Cryptocurrency Wallets

What are cryptocurrency wallets used for?

Cryptocurrency wallets are used to:
  1. 1.
    'Store' and exchange cryptocurrency - tokens or cryptocurrencies are actually stored as records on the blockchain itself, but they are associated with a user's private key, which is stored in a cryptocurrency wallet.
  2. 2.
    Authorize transactions on a blockchain
There are many different wallets available, many of which are built to be compatible with a specific blockchain like Ethereum or Bitcoin. You can choose to use a hardware wallet (discussed below), use only software or web-based wallets, or use a combination of both.
Cryptocurrency wallets are used in decentralized, peer-to-peer environments that have no central oversight or source of authority. Because of this, trust mechanisms are built into wallet functionality. Methods and implementations vary, but most cryptocurrency wallets use cryptographically seeded public-private key-pairs that serve as a way for users to identify themselves and safely validate and authorize transactions on the blockchain. The public key serves as their address in a network, and their private key (which should never be shared) serves as as a method for authorizing transactions. It serves as your digital signature. In EW-DOS, the user's public key is used as the identifier in their DID that is anchored on the blockchain. You can read more about this here.

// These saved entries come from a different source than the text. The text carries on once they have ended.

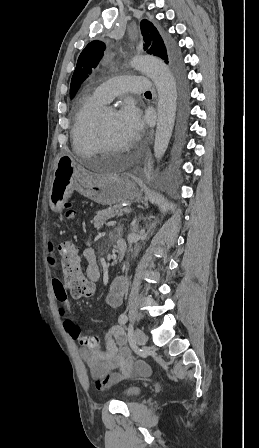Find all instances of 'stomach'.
<instances>
[{"instance_id":"0dacf381","label":"stomach","mask_w":259,"mask_h":448,"mask_svg":"<svg viewBox=\"0 0 259 448\" xmlns=\"http://www.w3.org/2000/svg\"><path fill=\"white\" fill-rule=\"evenodd\" d=\"M76 166L69 154L58 158L49 194V206L53 212H61L64 202L71 196L76 182Z\"/></svg>"}]
</instances>
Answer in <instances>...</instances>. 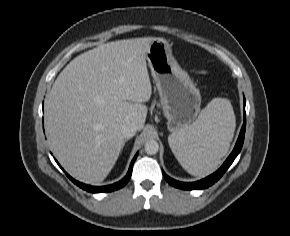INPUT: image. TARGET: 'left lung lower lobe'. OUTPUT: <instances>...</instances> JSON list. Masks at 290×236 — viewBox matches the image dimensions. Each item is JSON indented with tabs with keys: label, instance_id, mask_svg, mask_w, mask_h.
Returning <instances> with one entry per match:
<instances>
[{
	"label": "left lung lower lobe",
	"instance_id": "left-lung-lower-lobe-1",
	"mask_svg": "<svg viewBox=\"0 0 290 236\" xmlns=\"http://www.w3.org/2000/svg\"><path fill=\"white\" fill-rule=\"evenodd\" d=\"M245 104H246V101L244 99V122H243V126L241 128V131H240V135L238 137L237 143H236L232 153L229 155V157L226 159V161L223 163V165L212 175H210V176H208L200 181L192 182V183L179 182L177 180H174V179L170 178L169 176H167L163 171V175L169 184H171L172 186H174L176 188H180V189H184V190L204 189V188H208L209 186L213 185L216 181H218L223 176V174L231 166V164L233 163V161L235 160L236 156L239 154V152L241 151V148L243 146L245 129H246Z\"/></svg>",
	"mask_w": 290,
	"mask_h": 236
}]
</instances>
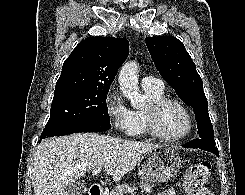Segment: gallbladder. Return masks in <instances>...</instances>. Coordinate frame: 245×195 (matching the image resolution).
Here are the masks:
<instances>
[{
    "instance_id": "obj_1",
    "label": "gallbladder",
    "mask_w": 245,
    "mask_h": 195,
    "mask_svg": "<svg viewBox=\"0 0 245 195\" xmlns=\"http://www.w3.org/2000/svg\"><path fill=\"white\" fill-rule=\"evenodd\" d=\"M86 187L81 182H74L66 187V195H84Z\"/></svg>"
}]
</instances>
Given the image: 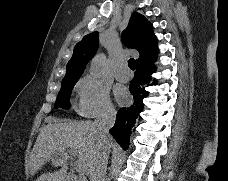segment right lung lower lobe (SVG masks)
<instances>
[{"label":"right lung lower lobe","instance_id":"1","mask_svg":"<svg viewBox=\"0 0 228 181\" xmlns=\"http://www.w3.org/2000/svg\"><path fill=\"white\" fill-rule=\"evenodd\" d=\"M158 49L145 60L136 64L135 77L130 82L129 90L134 98L130 107L121 108L116 116L115 125L109 130L115 140L124 148L129 146L132 127L143 109V98L148 96L145 85L150 86L151 74L155 72L154 61L157 59Z\"/></svg>","mask_w":228,"mask_h":181}]
</instances>
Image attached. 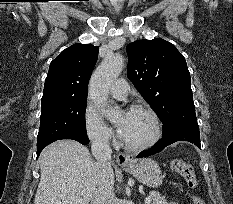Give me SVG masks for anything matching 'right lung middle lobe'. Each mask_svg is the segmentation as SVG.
I'll return each instance as SVG.
<instances>
[{
    "label": "right lung middle lobe",
    "instance_id": "right-lung-middle-lobe-1",
    "mask_svg": "<svg viewBox=\"0 0 233 204\" xmlns=\"http://www.w3.org/2000/svg\"><path fill=\"white\" fill-rule=\"evenodd\" d=\"M85 99H61L41 102L37 148L67 136L86 137Z\"/></svg>",
    "mask_w": 233,
    "mask_h": 204
}]
</instances>
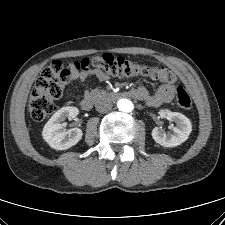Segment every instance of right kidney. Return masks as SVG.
<instances>
[{
	"mask_svg": "<svg viewBox=\"0 0 225 225\" xmlns=\"http://www.w3.org/2000/svg\"><path fill=\"white\" fill-rule=\"evenodd\" d=\"M79 113L76 107L59 109L45 124L42 136L50 147L56 150H66L76 145L82 138L83 132L79 128L63 129L65 119L72 120Z\"/></svg>",
	"mask_w": 225,
	"mask_h": 225,
	"instance_id": "right-kidney-1",
	"label": "right kidney"
}]
</instances>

You should never lose track of or share your private key(s) with anyone. Anyone with access to the private key can access the funds of that key's account.
Regardless of your choice of hardware wallet, we highly recommend that you use MetaMask when developing with or using EW-DOS. MetaMask is a browser-based cryptocurrency wallet. It is both an Ethereum-compatible wallet and a gateway for using decentralized applications built on Ethereum-based blockchains like the Energy Web Chain. We discuss MetaMask's functionalities below.

Multisignature Wallets

A multi-signature wallet is a smart contract that allows multiple parties to agree on transactions before execution. It is analogous to a joint bank account.

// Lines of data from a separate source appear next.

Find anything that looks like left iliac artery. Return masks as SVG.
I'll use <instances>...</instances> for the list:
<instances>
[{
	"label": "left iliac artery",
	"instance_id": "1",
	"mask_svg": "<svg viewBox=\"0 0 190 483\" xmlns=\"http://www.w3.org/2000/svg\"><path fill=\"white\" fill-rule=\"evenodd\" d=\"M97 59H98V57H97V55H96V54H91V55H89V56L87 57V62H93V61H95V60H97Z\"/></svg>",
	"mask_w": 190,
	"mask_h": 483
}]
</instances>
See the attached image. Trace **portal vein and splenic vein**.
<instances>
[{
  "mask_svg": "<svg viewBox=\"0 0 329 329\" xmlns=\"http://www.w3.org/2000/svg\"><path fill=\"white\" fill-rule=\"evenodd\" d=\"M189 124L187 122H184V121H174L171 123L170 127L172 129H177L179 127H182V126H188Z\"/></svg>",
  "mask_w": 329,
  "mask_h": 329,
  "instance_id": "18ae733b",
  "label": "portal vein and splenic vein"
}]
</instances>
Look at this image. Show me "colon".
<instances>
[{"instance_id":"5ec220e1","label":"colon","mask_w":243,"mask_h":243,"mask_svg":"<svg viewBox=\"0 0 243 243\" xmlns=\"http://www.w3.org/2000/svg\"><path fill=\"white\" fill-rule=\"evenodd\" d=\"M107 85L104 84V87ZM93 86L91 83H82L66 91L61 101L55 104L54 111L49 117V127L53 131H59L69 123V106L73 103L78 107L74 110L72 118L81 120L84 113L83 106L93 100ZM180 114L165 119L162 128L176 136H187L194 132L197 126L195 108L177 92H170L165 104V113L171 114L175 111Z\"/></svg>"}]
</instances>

One pain point of "traditional" crypto wallets is that anyone who has access to the wallet's private key has total authority over the wallet’s funds: they can move funds or perform transactions with no limitations or accountability.
If an account is managed by multiple people, each person knows the private key and can therefore make transactions at their discretion without group consensus. Risk remains even if an account is managed only by one person. In this case, if the private key is stolen, someone else now has total control over the wallet and the funds in it.

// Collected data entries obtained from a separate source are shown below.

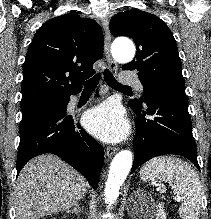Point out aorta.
Masks as SVG:
<instances>
[{"mask_svg": "<svg viewBox=\"0 0 211 219\" xmlns=\"http://www.w3.org/2000/svg\"><path fill=\"white\" fill-rule=\"evenodd\" d=\"M112 54L118 62L128 63L134 58L135 46L130 40L117 42ZM132 162L133 155L129 150L120 151L112 160L105 183V201L109 207L117 200L120 187L130 172Z\"/></svg>", "mask_w": 211, "mask_h": 219, "instance_id": "obj_1", "label": "aorta"}]
</instances>
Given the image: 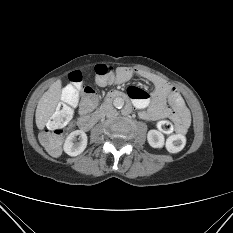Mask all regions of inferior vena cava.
Returning <instances> with one entry per match:
<instances>
[{
	"instance_id": "obj_1",
	"label": "inferior vena cava",
	"mask_w": 233,
	"mask_h": 233,
	"mask_svg": "<svg viewBox=\"0 0 233 233\" xmlns=\"http://www.w3.org/2000/svg\"><path fill=\"white\" fill-rule=\"evenodd\" d=\"M105 114H106V117L113 118V117H116L118 113L113 106L109 105L107 106L105 110Z\"/></svg>"
}]
</instances>
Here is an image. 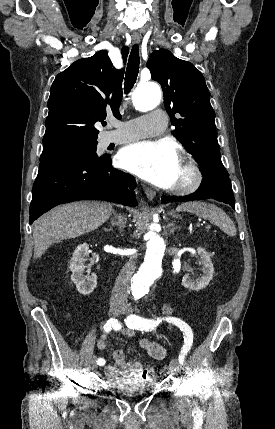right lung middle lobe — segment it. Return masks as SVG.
<instances>
[{
    "instance_id": "right-lung-middle-lobe-1",
    "label": "right lung middle lobe",
    "mask_w": 275,
    "mask_h": 429,
    "mask_svg": "<svg viewBox=\"0 0 275 429\" xmlns=\"http://www.w3.org/2000/svg\"><path fill=\"white\" fill-rule=\"evenodd\" d=\"M96 146L97 143L84 144L69 148L55 155L41 157L40 168L62 163H88L104 158V156L100 158L97 156Z\"/></svg>"
}]
</instances>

A multi-signature addresses these pain points. You can set multiple owners for a wallet and the number of minimum confirmations needed to perform transactions. It gives robust security for private users and businesses. Some benefits include:
  • No single-point-of-failure: If your wallet has 3 owners and 2 confirmations are needed to execute a transaction (2-­of-­3 scheme), and one of the private keys gets stolen or lost, the funds can still be accessed, or the compromised owner's address can be removed or changed. A wallet with 2-­of-­3 scheme can tolerate 1 failure, a wallet with 3-­of-­5 scheme can tolerate 2, etc.
  • Accountability: No more insider theft. The transaction history, details, and the approvers of a transaction can be viewed.
  • Daily withdrawal limit: an amount can be determined that can be withdrawn daily without confirmations
  • Ease of use: less operational burden than a hardware wallet
There are a number of multi-signature wallets for the Ethereum network. One of the most widely used is the Gnosis Safe Multisig. You can view the smart contracts for Gnosis Safe here.